How To Use Subversion For OpenWebMail Development

-You must have an account on the SVN server before you can commit changes. Send
 an email to the owm-devel mailing list to request an account.

-If you don't want an account, please submit patches with 'diff-uN oldfile newfile > patch'
 to openwebmail.AT.acatysmoof.com.

===============
GETTING STARTED
===============
CHECKOUT A COPY OF THE CURRENT CODE FROM 'trunk':
svn checkout svn://openwebmail.acatysmoof.com/openwebmail/trunk [OPTIONAL:/where/to/put/it]


================
EDITING THE CODE
================
ADDING, DELETING, COPYING, OR MOVING DIRECTORIES:

- do NOT use rm, mv, or cp on SVN data!

svn add foo
-Schedule file, directory, or symbolic link foo to be added to the repository. When you next commit, foo will become a child of its parent directory. Note that if foo is a directory, everything underneath foo will be scheduled for addition. If you only want to add foo itself, pass the --non-recursive (-N) switch.

svn delete foo
-Schedule file, directory, or symbolic link foo to be deleted from the repository. If foo is a file or link, it is immediately deleted from your working copy. If foo is a directory, it is not deleted, but Subversion schedules it for deletion. When you commit your changes, foo will be removed from your working copy and the repository. [2]

svn copy foo bar
-Create a new item bar as a duplicate of foo. bar is automatically scheduled for addition. When bar is added to the repository on the next commit, its copy history is recorded (as having originally come from foo). svn copy does not create intermediate directories.

svn move foo bar
-This command is exactly the same as running svn copy foo bar; svn delete foo. That is, bar is scheduled for addition as a copy of foo, and foo is scheduled for removal. svn move does not create intermediate directories.

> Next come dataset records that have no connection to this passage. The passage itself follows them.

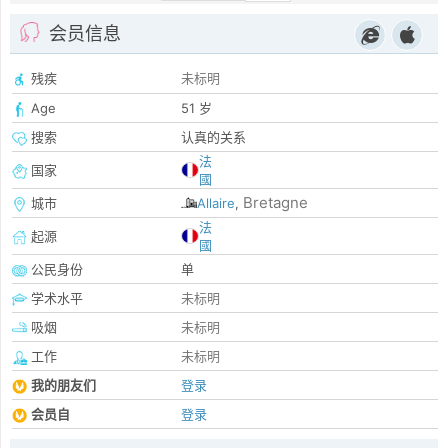
会员信息
残疾
未标明
Age
51 岁
搜索
认真的关系
法
国家
國
Bretagne
城市
Allaire
,
法
起源
國
公民身份
单
学术水平
未标明
吸烟
未标明
工作
未标明
我的朋友们
登录
会员自
登录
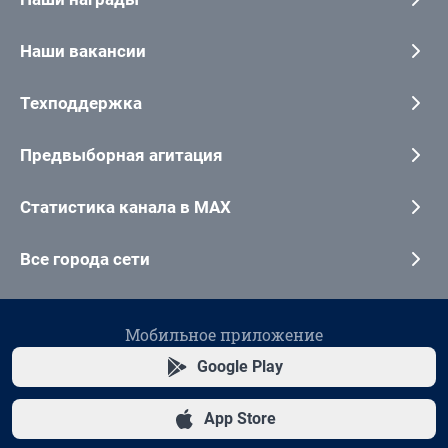
Наши вакансии
Техподдержка
Предвыборная агитация
Статистика канала в MAX
Все города сети
Мобильное приложение
Google Play
App Store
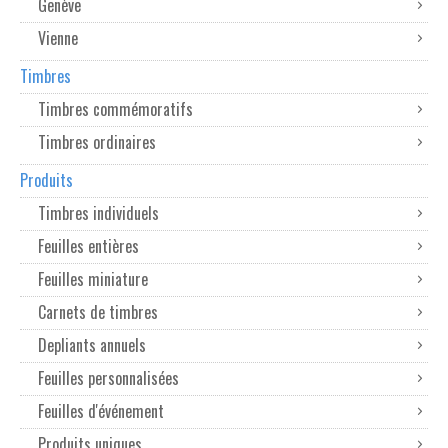
Genève
Vienne
Timbres
Timbres commémoratifs
Timbres ordinaires
Produits
Timbres individuels
Feuilles entières
Feuilles miniature
Carnets de timbres
Depliants annuels
Feuilles personnalisées
Feuilles d'événement
Produits uniques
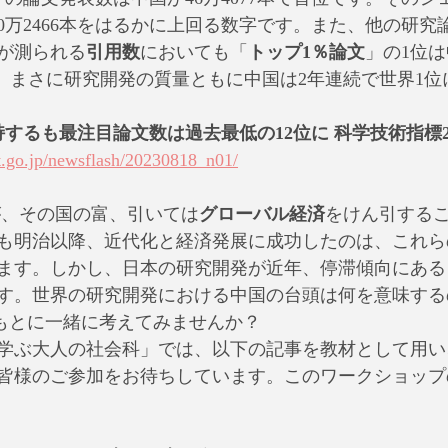
0万2466本をはるかに上回る数字です。また、他の研究
が測られる
引用数
においても「
トップ1％論文
」の1位は
です。まさに研究開発の質量ともに中国は2年連続で世界1
するも最注目論文数は過去最低の12位に 科学技術指標2
jst.go.jp/newsflash/20230818_n01/
が、その国の富、引いては
グローバル経済
をけん引する
も明治以降、近代化と経済発展に成功したのは、これら
ます。しかし、日本の研究開発が近年、停滞傾向にある
す。世界の研究開発における中国の台頭は何を意味する
事をもとに一緒に考えてみませんか？
学ぶ大人の社会科」では、以下の記事を教材として用い
皆様のご参加をお待ちしています。このワークショップ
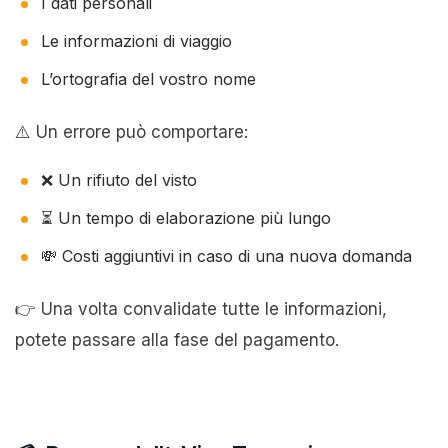
I dati personali
Le informazioni di viaggio
L’ortografia del vostro nome
⚠️ Un errore può comportare:
❌ Un rifiuto del visto
⏳ Un tempo di elaborazione più lungo
💸 Costi aggiuntivi in caso di una nuova domanda
👉 Una volta convalidate tutte le informazioni,
potete passare alla fase del pagamento.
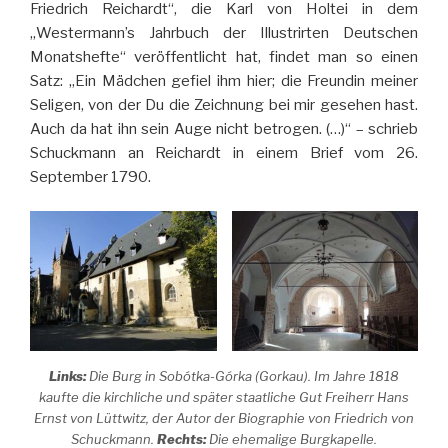
Friedrich Reichardt“, die Karl von Holtei in dem
„Westermann’s Jahrbuch der Illustrirten Deutschen
Monatshefte“ veröffentlicht hat, findet man so einen
Satz: „Ein Mädchen gefiel ihm hier; die Freundin meiner
Seligen, von der Du die Zeichnung bei mir gesehen hast.
Auch da hat ihn sein Auge nicht betrogen. (…)“ – schrieb
Schuckmann an Reichardt in einem Brief vom 26.
September 1790.
Links:
Die Burg in Sobótka-Górka (Gorkau). Im Jahre 1818
kaufte die kirchliche und später staatliche Gut Freiherr Hans
Ernst von Lüttwitz, der Autor der Biographie von Friedrich von
Schuckmann.
Rechts:
Die ehemalige Burgkapelle.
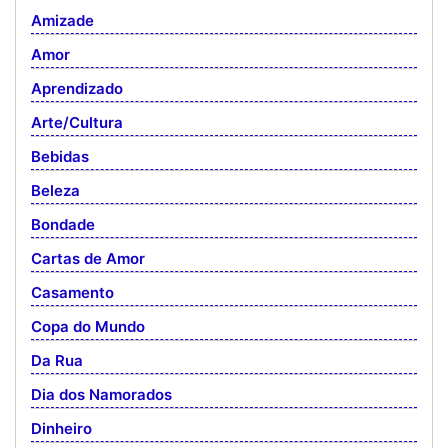
Amizade
Amor
Aprendizado
Arte/Cultura
Bebidas
Beleza
Bondade
Cartas de Amor
Casamento
Copa do Mundo
Da Rua
Dia dos Namorados
Dinheiro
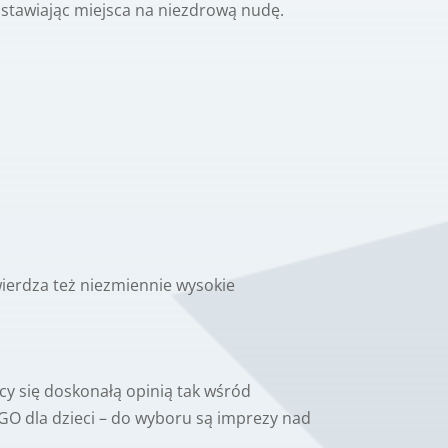
zostawiając miejsca na niezdrową nudę.
ierdza też niezmiennie wysokie
cy się doskonałą opinią tak wśród
EGO dla dzieci – do wyboru są imprezy nad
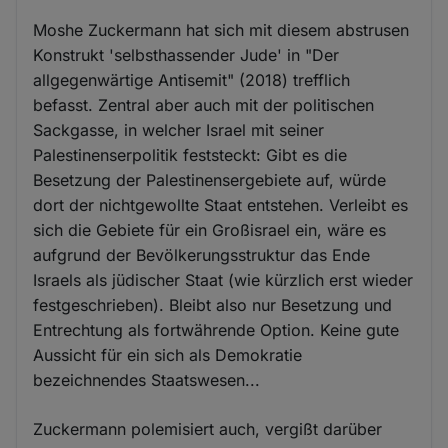
Moshe Zuckermann hat sich mit diesem abstrusen
Konstrukt 'selbsthassender Jude' in "Der
allgegenwärtige Antisemit" (2018) trefflich
befasst. Zentral aber auch mit der politischen
Sackgasse, in welcher Israel mit seiner
Palestinenserpolitik feststeckt: Gibt es die
Besetzung der Palestinensergebiete auf, würde
dort der nichtgewollte Staat entstehen. Verleibt es
sich die Gebiete für ein Großisrael ein, wäre es
aufgrund der Bevölkerungsstruktur das Ende
Israels als jüdischer Staat (wie kürzlich erst wieder
festgeschrieben). Bleibt also nur Besetzung und
Entrechtung als fortwährende Option. Keine gute
Aussicht für ein sich als Demokratie
bezeichnendes Staatswesen...
Zuckermann polemisiert auch, vergißt darüber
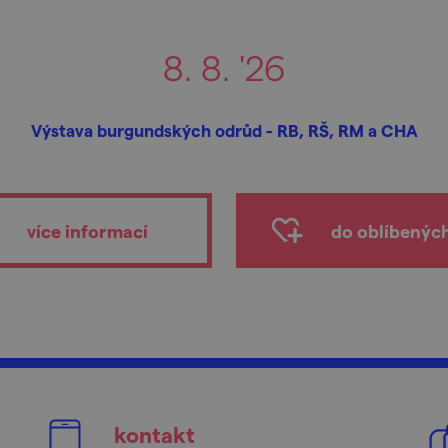
8. 8. '26
Výstava burgundských odrůd - RB, RŠ, RM a CHA
více informací
do oblíbenýc
kontakt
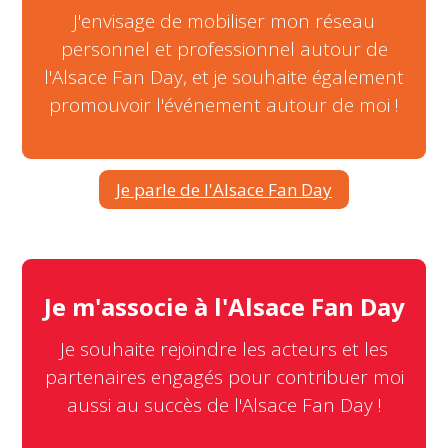
J'envisage de mobiliser mon réseau
personnel et professionnel autour de
l'Alsace Fan Day, et je souhaite également
promouvoir l'événement autour de moi !
Je parle de l'Alsace Fan Day
Je m'associe à l'Alsace Fan Day
Je souhaite rejoindre les acteurs et les
partenaires engagés pour contribuer moi
aussi au succès de l'Alsace Fan Day !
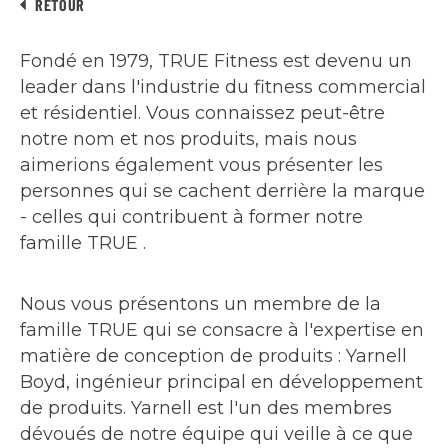
RETOUR
Fondé en 1979, TRUE Fitness est devenu un
leader dans l'industrie du fitness commercial
et résidentiel. Vous connaissez peut-être
notre nom et nos produits, mais nous
aimerions également vous présenter les
personnes qui se cachent derrière la marque
- celles qui contribuent à former notre
famille TRUE .
Nous vous présentons un membre de la
famille TRUE qui se consacre à l'expertise en
matière de conception de produits : Yarnell
Boyd, ingénieur principal en développement
de produits. Yarnell est l'un des membres
dévoués de notre équipe qui veille à ce que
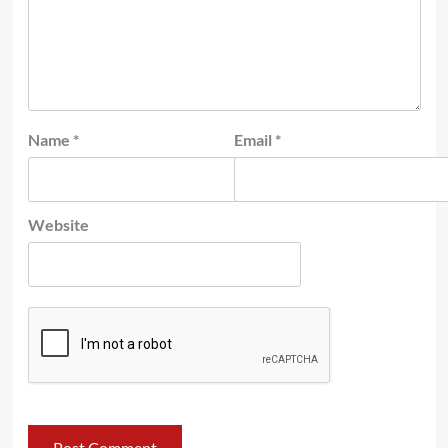
Name
*
Email
*
Website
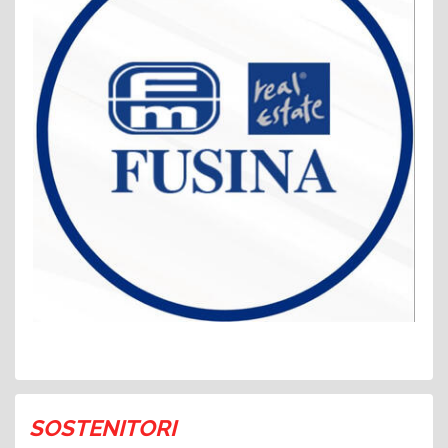
SOSTENITORI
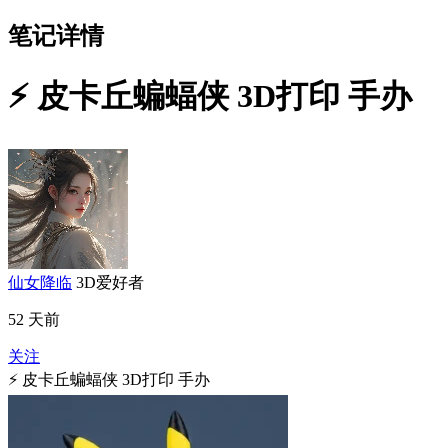
笔记详情
⚡ 皮卡丘蝙蝠侠 3D打印 手办
仙女降临
3D爱好者
52 天前
关注
⚡ 皮卡丘蝙蝠侠 3D打印 手办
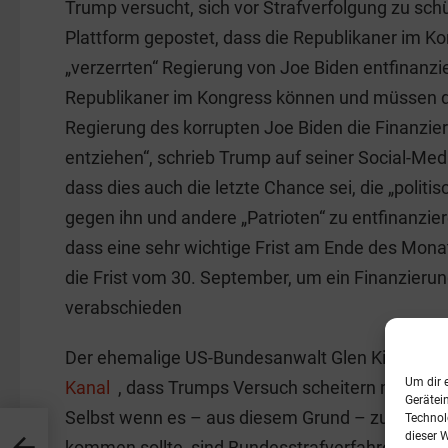
Trump versucht, sich vor Strafverfolgung zu schü
Plattform gepostet, dass die Republikaner im Ko
„verzerrten“ Regierung von Joe Biden entfinanzie
Republikaner im Kongress können und müssen 
Regierung des korrupten Joe Biden die Finanzier
entziehen“, schrieb Trump auf seiner Social-Medi
dass dies auch die letzte Chance sei, die „politi
gegen ihn und andere „Patrioten“ zu entfinanzie
dass eine sehr wichtige Frist am Ende des Monat
die Frist vom 30. September, um ein Finanzieru
verabschieden
Der ehemalige US-Bundesanwalt Glen Kirschner 
Um dir 
Kanal
, dass Trumps Versuch scheitern muss. Kir
Gerätei
Selbst wenn es – aus diesem Grund – zu einem 
Technol
dieser 
kommen sollte, sind Bundesstrafverfahren von S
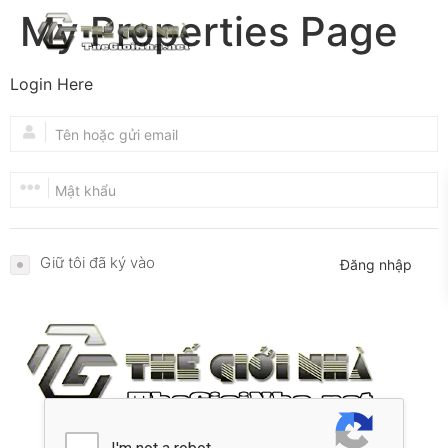
My Properties Page
Login Here
Giữ tôi đã ký vào
Đăng nhập
Thế Giới Nhà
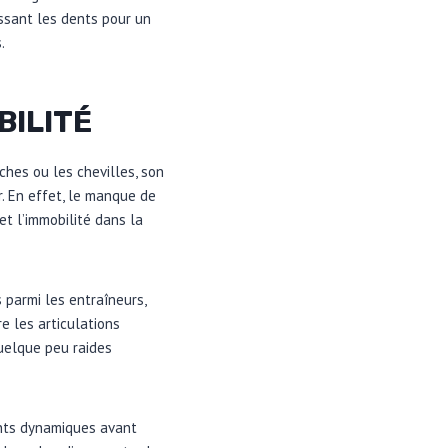
ossant les dents pour un
.
BILITÉ
ches ou les chevilles, son
. En effet, le manque de
et l’immobilité dans la
s parmi les entraîneurs,
re les articulations
quelque peu raides
ents dynamiques avant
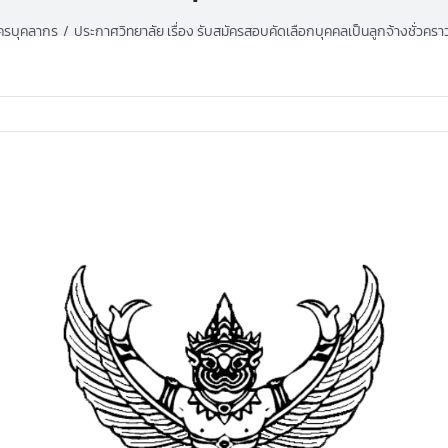
ัครบุคลากร
ประกาศวิทยาลัย เรื่อง รับสมัครสอบคัดเลือกบุคคลเป็นลูกจ้างชั่วครา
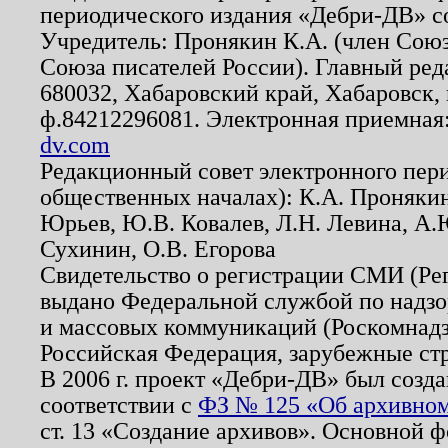
периодического издания «Дебри-ДВ» с
Учредитель: Пронякин К.А. (член Союз
Союза писателей России). Главный ред
680032, Хабаровский край, Хабаровск, п
ф.84212296081. Электронная приемная
dv.com
Редакционный совет электронного пер
общественных началах): К.А. Проняки
Юрьев, Ю.В. Ковалев, Л.Н. Левина, А.
Сухинин, О.В. Егорова
Свидетельство о регистрации СМИ (Р
выдано Федеральной службой по надзо
и массовых коммуникаций (Роскомнадзо
Российская Федерация, зарубежные ст
В 2006 г. проект «Дебри-ДВ» был созда
соответствии с
ФЗ № 125 «Об архивном
ст. 13 «Создание архивов». Основной ф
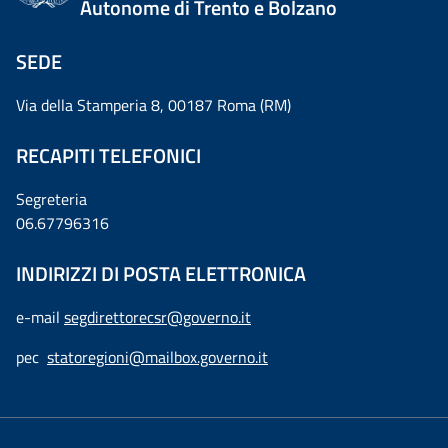
Autonome di Trento e Bolzano
SEDE
Via della Stamperia 8, 00187 Roma (RM)
RECAPITI TELEFONICI
Segreteria
06.67796316
INDIRIZZI DI POSTA ELETTRONICA
e-mail
segdirettorecsr@governo.it
pec
statoregioni@mailbox.governo.it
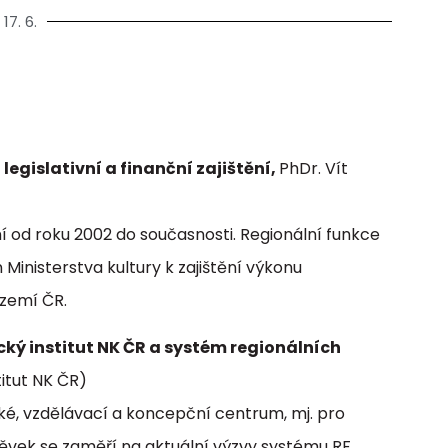
17. 6.
egislativní a finanční zajištění,
PhDr. Vít
ní od roku 2002 do současnosti. Regionální funkce
inisterstva kultury k zajištění výkonu
území ČR.
ký institut NK ČR a systém regionálních
itut NK ČR)
cké, vzdělávací a koncepční centrum, mj. pro
ěvek se zaměří na aktuální výzvy systému RF,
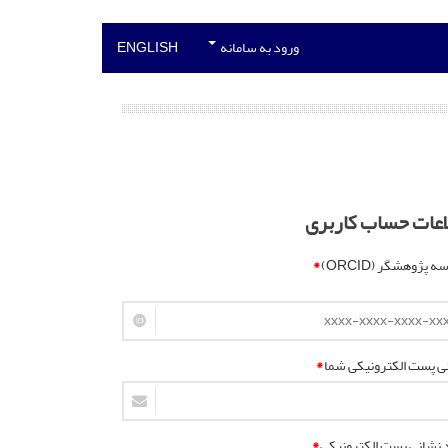
ورود به سامانه
ENGLISH
اعات حساب کاربری
 پژوهشگر (ORCID)
*
ی پست الکترونیکی شما
*
د نشانی پست الکترونیکی
*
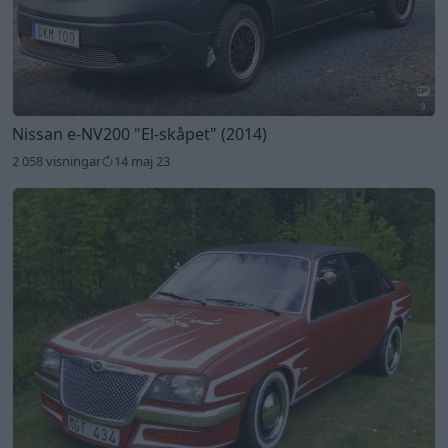
9
Nissan e-NV200
"El-skåpet"
(2014)
2 058 visningar
14 maj 23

Otherwise, just edit the code as normal using your favorite text editor.


============================
COMMITTING YOUR CHANGES BACK
============================

CHECK YOUR CHANGES BEFORE YOU COMMIT THEM USING "svn status" FROM THE TOP OF THE TRUNK!!
UPDATE YOUR COPY TO THE LATEST BEFORE COMMITTING TO MAKE SURE IT WILL STILL WORK (svn update)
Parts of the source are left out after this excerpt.